I have brought you up to date on the 100+ year old Pratt family Morris canoe. Now I will tell you about the the "Watervliet Old Town", the Woodruff Family's 18-foot Otca Model and it's fate. It was built in Old Town, Maine, in 1921, thus it is only 87 years old, but that makes it a year older than I am. I speak of it in the present tense because it still exists, but it is no longer owned by the Woodruffs. The "Why not?" is part of the story I will tell you.
In an early Old Town Canoe Company catalog the Otca is described: "In our 'Otca' Model are comprised dimensions which are distictive in our other models and the style of finish includes open spruce gunwales (remember the Pratt Morris has mahogany) and 20-inch long decks with low combing. The bows are full...the floor is flat...while increase of beam provides a maximum of steadiness without proportional loss of speed. It's a fast canoe..." Not nearly as fancy as the Pratt's canoe, however. Note that it was built the same year my folks got married.
My family bought it in the mid-40's from the Chamberlin family who had a home on Paw Paw Lake. Mr. Chamberlin was a official of the Watervliet Paper Company and his daughter Eunice was a couple of grades ahead of me in school. I remember when I was young finding out that Mr. Chamberlin made $10,000 per year. I was so impressed that I made it my life's ambition to earn $10,000 per year (I was married and had two kids and had been working for the State a couple years before I finally made that much).
After the War I returned to the Colorado School of Mines and graduated as a Geological Engineer in 1948. During that last school year I started planning a big canoe trip and talked two of my fraternity brothers (Beta Theta Pi) into postponing going out into the cold, cruel world of career and work to go along.
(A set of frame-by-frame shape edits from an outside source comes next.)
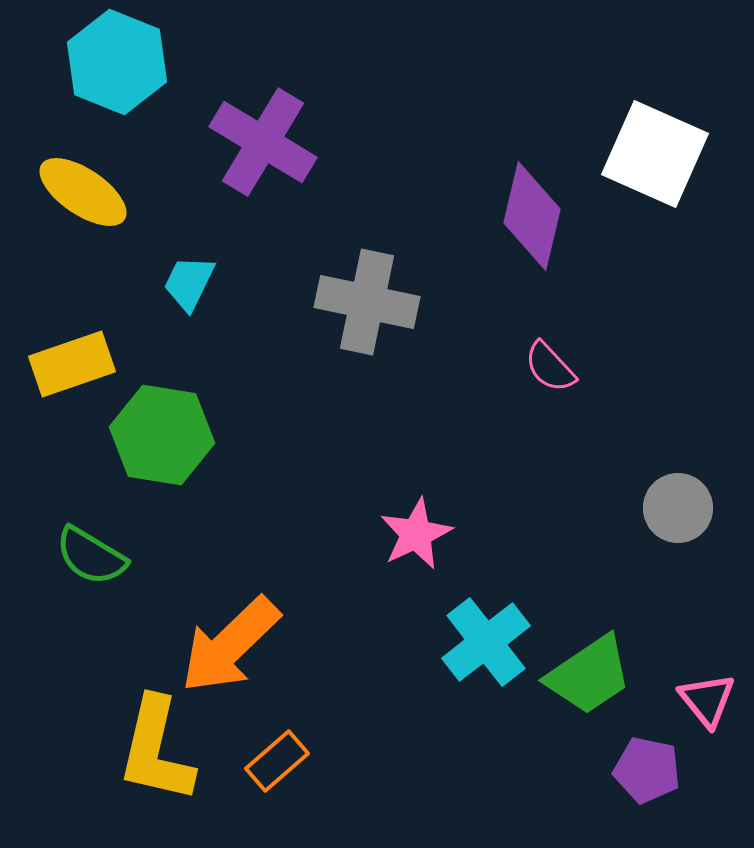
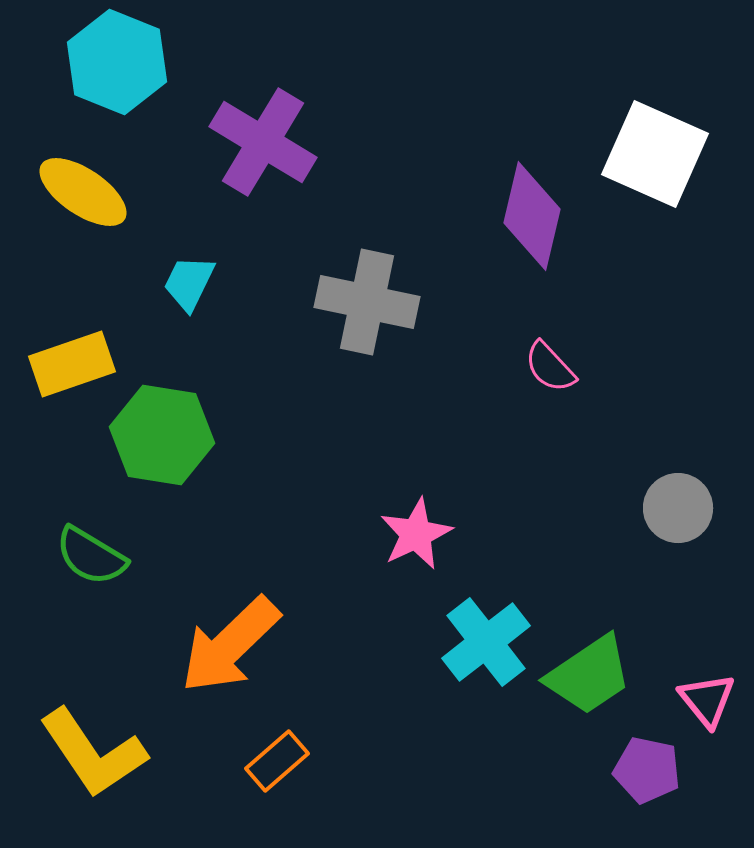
yellow L-shape: moved 63 px left, 3 px down; rotated 47 degrees counterclockwise
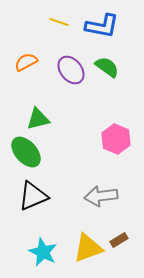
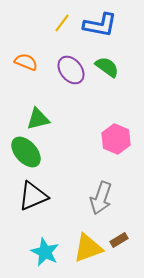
yellow line: moved 3 px right, 1 px down; rotated 72 degrees counterclockwise
blue L-shape: moved 2 px left, 1 px up
orange semicircle: rotated 50 degrees clockwise
gray arrow: moved 2 px down; rotated 64 degrees counterclockwise
cyan star: moved 2 px right
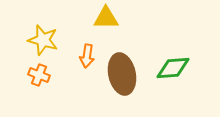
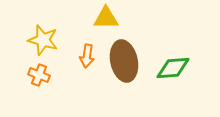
brown ellipse: moved 2 px right, 13 px up
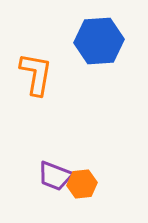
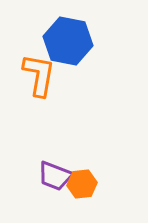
blue hexagon: moved 31 px left; rotated 15 degrees clockwise
orange L-shape: moved 3 px right, 1 px down
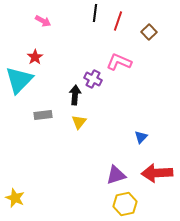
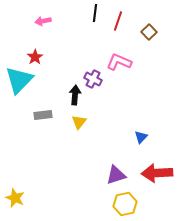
pink arrow: rotated 140 degrees clockwise
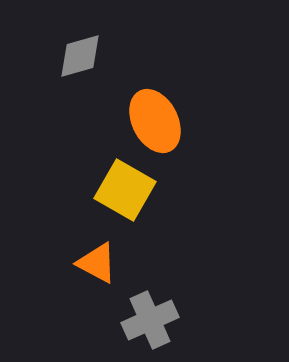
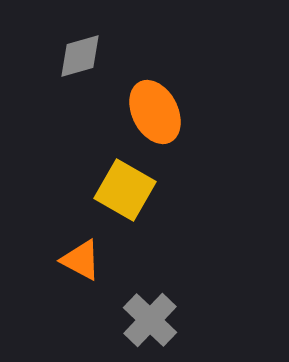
orange ellipse: moved 9 px up
orange triangle: moved 16 px left, 3 px up
gray cross: rotated 22 degrees counterclockwise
My brother John, a Navy veteran and student at Michigan State was to be the fourth member of our expedition. Dick had fallen in love and got married and was busy fathering babies so he couldn't go along.
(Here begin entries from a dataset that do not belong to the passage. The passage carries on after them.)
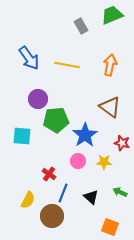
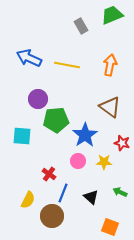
blue arrow: rotated 150 degrees clockwise
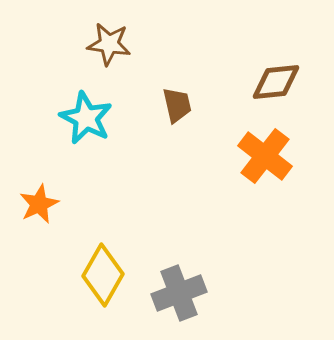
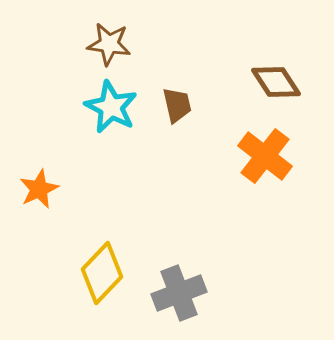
brown diamond: rotated 63 degrees clockwise
cyan star: moved 25 px right, 11 px up
orange star: moved 15 px up
yellow diamond: moved 1 px left, 2 px up; rotated 14 degrees clockwise
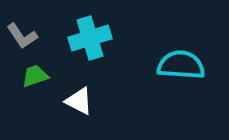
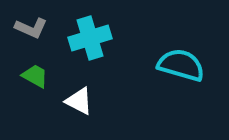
gray L-shape: moved 9 px right, 8 px up; rotated 32 degrees counterclockwise
cyan semicircle: rotated 12 degrees clockwise
green trapezoid: rotated 48 degrees clockwise
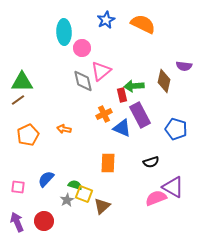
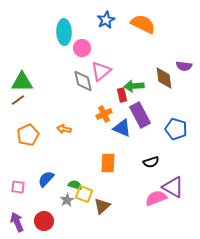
brown diamond: moved 3 px up; rotated 20 degrees counterclockwise
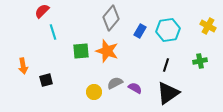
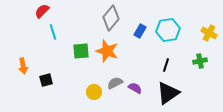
yellow cross: moved 1 px right, 7 px down
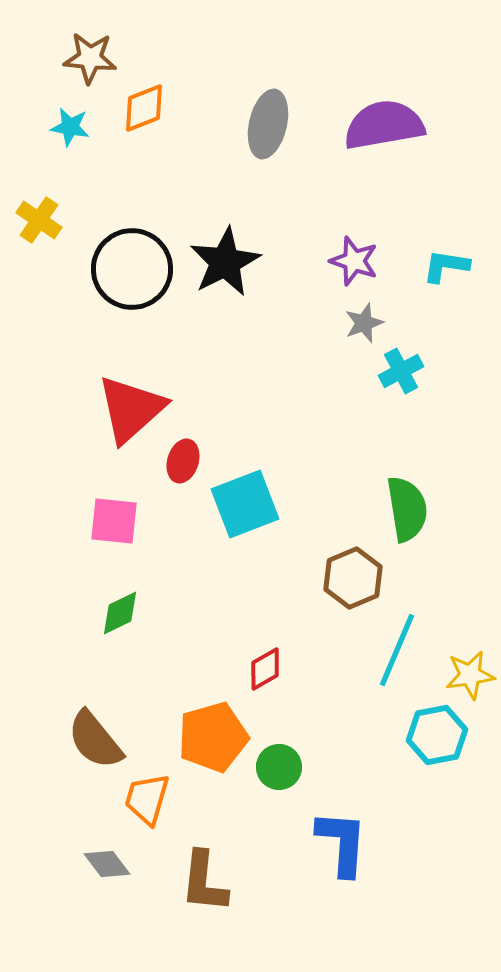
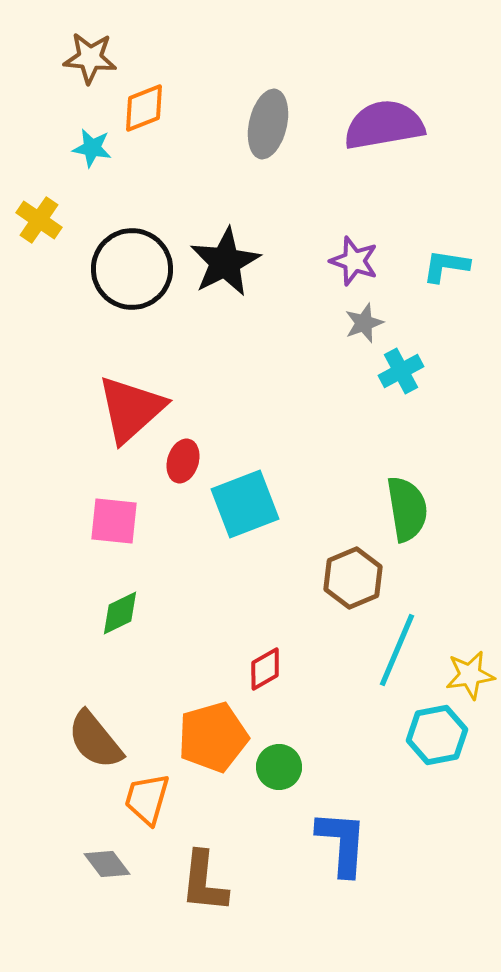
cyan star: moved 22 px right, 21 px down
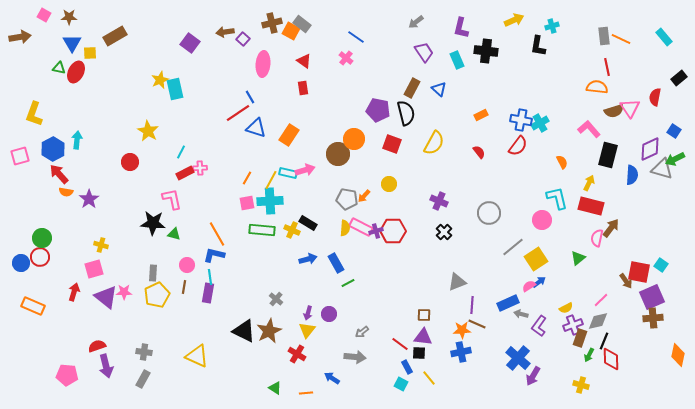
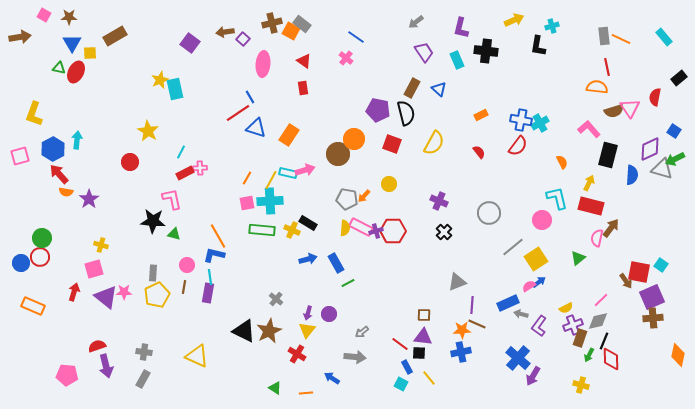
black star at (153, 223): moved 2 px up
orange line at (217, 234): moved 1 px right, 2 px down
The Wisconsin River flows 430 miles across the state from Lac Vieux Desert in northern Wisconsin to its junction with the Mississippi River ar Wyalusing State Park in southwestern Wisconsin. Known as "the nation's hardest working river," it has many power dams and resevoirs, mainly on its upper and middle portions along the lower stretch with beautiful scenery and numerous islands.